The World Health Organization says a variety of crises are adversely affecting the health of millions and blocking essential humanitarian aid in war-torn hotspots around the world.
War, climate disasters and COVID-19 are threats to global health and are undermining the ability to build and maintain economically viable and stable societies. These many crises are most pronounced in war-torn countries.
Ukraine, once a prosperous society, is now torn apart. Since Russia’s invasion 51 days ago, thousands of civilians, including children, have been killed or injured.
The WHO has confirmed 119 attacks on health care workers and facilities since the start of the war. WHO Director-General Tedros Adhanom Ghebreyesus said health services were severely disrupted, especially in the east of the country, which is now the epicenter of the fight.
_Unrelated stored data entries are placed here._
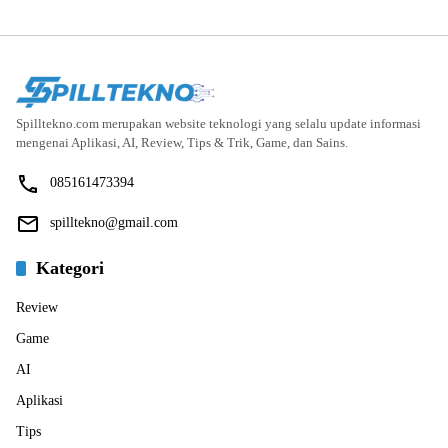
Spilltekno.com merupakan website teknologi yang selalu update informasi
mengenai Aplikasi, AI, Review, Tips & Trik, Game, dan Sains.
085161473394
spilltekno@gmail.com
Kategori
Review
Game
AI
Aplikasi
Tips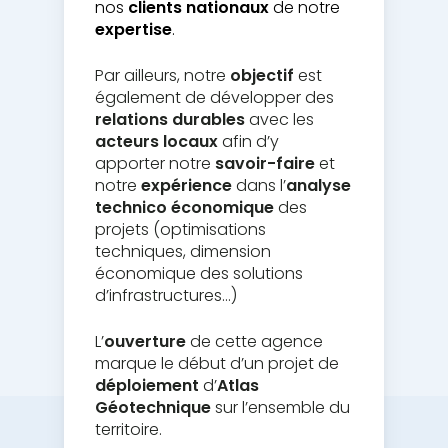
nos
clients nationaux
de notre
expertise
.
Par ailleurs, notre
objectif
est
également de développer des
relations durables
avec les
acteurs locaux
afin d’y
apporter notre
savoir-faire
et
notre
expérience
dans l’
analyse
technico économique
des
projets (optimisations
techniques, dimension
économique des solutions
d’infrastructures…)
L’
ouverture
de cette agence
marque le début d’un projet de
déploiement
d’
Atlas
Géotechnique
sur l’ensemble du
territoire.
“For the sake of humanity, I urge Russia to come back to the table and work for peace,” he said. “Meanwhile, humanitarian corridors must be established so that medical supplies, food and water can be delivered, and civilians can proceed to protect.”
On another front, the World Food Program says 4.6 million people in northern Ethiopia’s Tigre province suffer from acute hunger. Hundreds of thousands are reportedly on the verge of famine.
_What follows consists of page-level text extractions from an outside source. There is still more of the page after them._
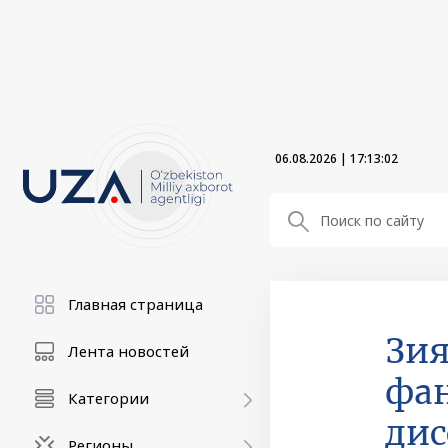
06.08.2026
|
17:13:03
Главная страница
Зия
Лента новостей
фан
Категории
дис
Регионы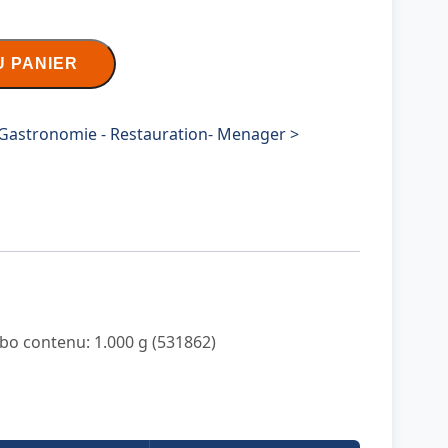
U PANIER
Gastronomie - Restauration- Menager >
ibo contenu: 1.000 g (531862)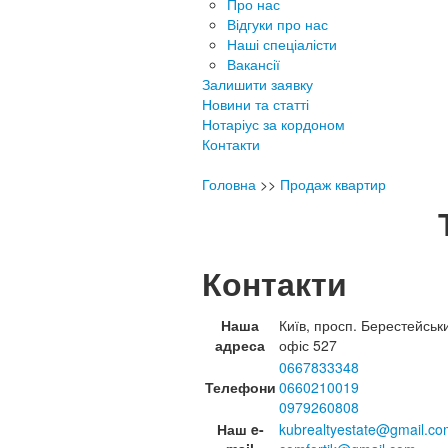
Про нас
Відгуки про нас
Наші спеціалісти
Вакансії
Залишити заявку
Новини та статті
Нотаріус за кордоном
Контакти
Головна
>>
Продаж квартир
Контакти
Наша
Київ, просп. Берестейськ
адреса
офіс 527
0667833348
Телефони
0660210019
0979260808
Наш e-
kubrealtyestate@gmail.co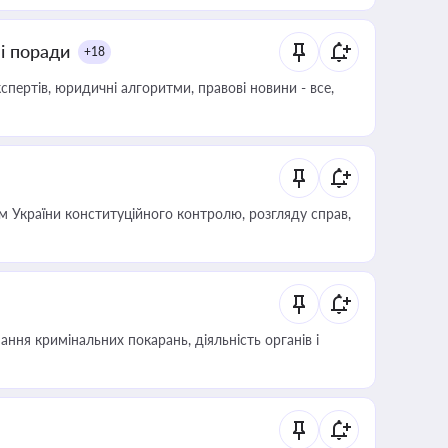
ні поради
+18
пертів, юридичні алгоритми, правові новини - все,
 України конституційного контролю, розгляду справ,
ння кримінальних покарань, діяльність органів і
Ethiopia’s government called for a humanitarian ceasefire three weeks ago. Despite this, WHO chief Tedros said the longest blockade in the country’s history continues. He said some life-saving material is reaching the tigre.
“In fact, the siege by Ethiopian and Eritrean forces continues,” he said. “To prevent a humanitarian disaster and hundreds of thousands of people dying, we need free humanitarian access from those who strengthen the siege.”
Tedros warns the Horn of Africa and the Sahel are at high risk of famine. He said conflict, years of drought, heavy floods and COVID-19 have destroyed people’s ability to cultivate land, grow their crops and raise their cattle.
He said that many people are already starving and lakhs of people are migrating. He expressed concern about the impact of this humanitarian crisis on people’s health and regional security.